Can provide one data point of what value I am not sure, as I don’t know the provenience of a labelled as R. paulustris scandens I planted in the summer of 2015 in the back north gardens 
 btw it is not swampy in my garden. It has made it through 4 Calgary winters (by hugging the ground?) 
 it has moved or grown bigger at the end of 2018 and towards the bottom of the picture Death Nettle (seeking the sun?). Came from a nursery on Vancouver Island 
 needless to say I am surprised it is going. Picture is summer of 2017, not 2018, for somebody I was trying to help with roses of limited garden value for his swampy ground in Ontario Canada.
R. palustris scandens.jpg

Palustris (sic above)

Speaking of data points, an exploratory cross that I made a number of years ago might be useful as a caution when considering the proposed average hardiness rule of thumb and R. foetida or its close descendants, specifically; that was ‘AUScot’ (Abraham Darby) pollinated by ‘Harison’s Yellow’. Only one seedling germinated, and although it clearly was a cross between the parents, it was just as tender (if not more so) than ‘AUScot’, killing right to the ground in zone 4, even in zone 5 winters or with deep snow cover. It was clearly a hybrid of ‘Harison’s Yellow’, and the pollen parent, of course, was hardy to the tips.

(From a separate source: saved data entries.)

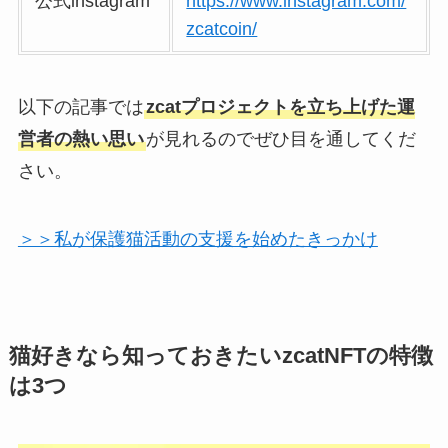
公式instagram
https://www.instagram.com/
zcatcoin/
以下の記事では
zcatプロジェクトを立ち上げた運
営者の熱い思い
が見れるのでぜひ目を通してくだ
さい。
＞＞私が保護猫活動の支援を始めたきっかけ
猫好きなら知っておきたいzcatNFTの特徴
は3つ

I wonder, given the assumed parentage of ‘Harison’s Yellow’ as well some other direct R. foetida descendants that don’t seem especially cold-hardy relative to their less-hardy parent (‘Soleil’ d’Or’, ‘Mevrouw Nathalie Nypels’, etc.), whether that species is actually a very good donor of cold tolerance in breeding. You might find that by crossing it with ‘BUCbi’ (Carefree Beauty) that you end up with something even somewhat less cold-hardy, since replacing half of the ‘BUCbi’ chromosomes that likely contained critical hardiness-inducing genes with ones from R. foetida will result in a net loss. Meanwhile, crossing it with hardy species that are better donors of cold hardiness, or with extremely cold-hardy hybrids (ones that had good cold-hardiness from both parents) might not see as dramatic of a loss in hardiness among the seedlings.

I probably wouldn’t judge the hardiness of R. palustris as a species by ‘Scandens’, which appears to me to be heavily influenced by R. chinensis and might even be a direct hybrid.

Stefan

I grew Radler’s Highwire Flyer for the first time last summer. I was impressed with the large, bright colored blooms. As a Radler rose (and a pink one) it should be very healthy. It is marketed as a Zone 5 climber, which means it would have upper cane hardiness in Zone 5 and therefore might have excellent crown hardiness here in Zone 3.

I have seventeen little ones growing of HF x Commander Gillette. These might yield some fairly hardy (Zone 4 or 5) everblooming climbers
low thorns would be a bonus.

Anyone else have experience with Highwire Flyer?

Good cautions Stephan to temper exuberant urges to push outside the envelop to get that zone 3 / 4 hardy well mannered non-white climber / rambler et al gene pool bigger 
 lessens the “fail” letdown if one goes in with eyes wide open. The experiment with R. p. Scandens (only available) resulted from seeing a large interesting wild arching rose years ago in Waterton National park on a river bank - across the border from Montana -you might remember the example as you had a suggestion as to what it might be from my description - (I do not remember the suggestion).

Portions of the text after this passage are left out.